The other useful application of RT-CES is to test the effect of combination of chemotherapy drugs. Although chemo drugs can be used one at a time, more often, a combination of drugs may provide higher efficacy to a patient if appropriate combination can be found. It is recommended to use drugs with different mechanisms of action when treating with drug combinations (Tsakalozou et al. 2012). For this combination drug study, we selected the kinase inhibitor, sunitinib malate, and the microtubule stabilizing agent docetaxel. With this regard, we demonstrated the tests of DU145 cells treated with a combination of sunitinib malate and docetaxel (Fig. 7). The single drug treatment of 5 μg/mL sunitinib malate to DU145 cells did not result in a reduction in CI; this dose did not even exact the cytostatic effect that was observed at higher monotherapy sunitinib malate doses. A reduction in CI was seen when the cells were treated with 10 nM docetaxel as a single drug, but reduction did not decrease to baseline and appeared to plateau out. This plateau was likely due to that all of the drugs had been utilized by the cells in the well or the cells stopped taking it in as the equilibrium had been achieved between cells and media. Higher doses of docetaxel (100 nM) decreased CI signal to background. When 5 μg/mL of sunitinib malate was combined with lower doses of docetaxel a reduction in CI was observed in all doses. The same sharp immediate decrease in CI signal was observed for the combined treatment wells as the single-drug docetaxel except that the CI signal was reduced to baseline. These combination results are supported by the optical absorbance and fluorescence assay findings that were completed simultaneously with the RTCA experiment, data not shown. This reduction in signal was not seen with all combinations of these two drugs on DU145 cells.

Fig. 7
figure 7

Cellular responses to combination drug treatments. RTCA cell index curves of metastatic prostate cancer cell lines treated with a combination of sunitinib malate and docetaxel. a The response of the DU145 cell line to the combination sunitinib malate at 5 μg/mL and serial dilutions of docetaxel. b The PC-3 cell line response to 0.12 μM docetaxel combined with serial dilutions of sunitinib malate

It is important to note that all cell lines tested did not draw us to the same conclusion for the drug combination. The reduction in CI for the PC-3 cell line was greater in the presence of the combined drugs, and the lag between reduction and increase was longer.
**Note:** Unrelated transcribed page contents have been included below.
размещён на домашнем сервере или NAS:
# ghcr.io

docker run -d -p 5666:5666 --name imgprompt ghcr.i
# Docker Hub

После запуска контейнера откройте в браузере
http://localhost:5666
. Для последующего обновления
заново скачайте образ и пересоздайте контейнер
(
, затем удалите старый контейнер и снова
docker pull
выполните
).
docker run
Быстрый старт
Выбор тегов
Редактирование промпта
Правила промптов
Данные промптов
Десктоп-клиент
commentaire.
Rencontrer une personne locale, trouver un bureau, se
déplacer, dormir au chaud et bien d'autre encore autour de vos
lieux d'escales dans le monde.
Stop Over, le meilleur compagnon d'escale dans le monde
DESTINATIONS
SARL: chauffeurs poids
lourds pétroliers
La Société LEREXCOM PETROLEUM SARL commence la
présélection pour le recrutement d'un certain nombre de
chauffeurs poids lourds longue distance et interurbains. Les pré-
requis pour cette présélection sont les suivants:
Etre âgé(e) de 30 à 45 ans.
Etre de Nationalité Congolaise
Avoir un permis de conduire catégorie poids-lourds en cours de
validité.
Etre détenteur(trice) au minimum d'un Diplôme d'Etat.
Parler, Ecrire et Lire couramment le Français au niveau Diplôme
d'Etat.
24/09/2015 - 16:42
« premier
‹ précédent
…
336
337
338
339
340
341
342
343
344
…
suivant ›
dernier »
This indicated that there was an increase in toxicity by the drug combination in PC-3 cells; however, the increased toxicity was not sustainable. PC-3 cell line was still resistant to docetaxel. These results demonstrated that the RTCA can be used to identify drug combinations that can effectively be used to treat prostate cancer.

Conclusions

Using several established metastatic prostate cell lines and common chemotherapeutic drugs for prostate cancer, this study demonstrated the proof-of-concept of the real-time impedance method for potential application toward selection of personalized chemotherapy drugs for patients. Such impedance-based technique measured the drug-induced effect on cellular adhesion, proliferation, and other changes of the cells cultured on the electrodes. Agreement of overall trend in drug responses obtained by this impedance-based method and the traditional optical-based cell viability assay was demonstrated. Through experimental design, RT-CES can be applied to a certain type of cancer cell line against a panel of chemotherapy drugs before the patient receives the drug treatments. It can also rule out ineffective drugs against a particular tumor or the drug that may develop resistance by a patient. Certainly, such concept needs to be applied to patient-derived samples of known drug response to validate its ability to predict the chemotherapy outcome before actual application. In drug screening, this label-free real-time screening method could benefit in minimizing some limitations in dye conversion-based end point analysis in traditional optical-based cell viability assays.